Exercise requirements:
Would you restate each entry word for word, omitting the pictures?

Given data section start

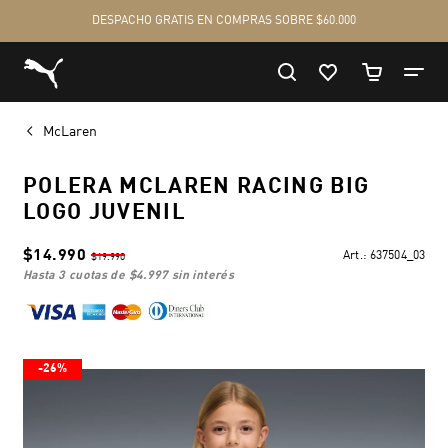
McLaren
POLERA MCLAREN RACING BIG
LOGO JUVENIL
$14.990
Art.:
637504_03
$19.990
hasta 3 cuotas de
$4.997
sin interés
-26%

Given data section end

Solution below:
McLaren
POLERA MCLAREN RACING BIG
LOGO JUVENIL
$14.990
Art.:
637504_03
$19.990
hasta 3 cuotas de
$4.997
sin interés
-26%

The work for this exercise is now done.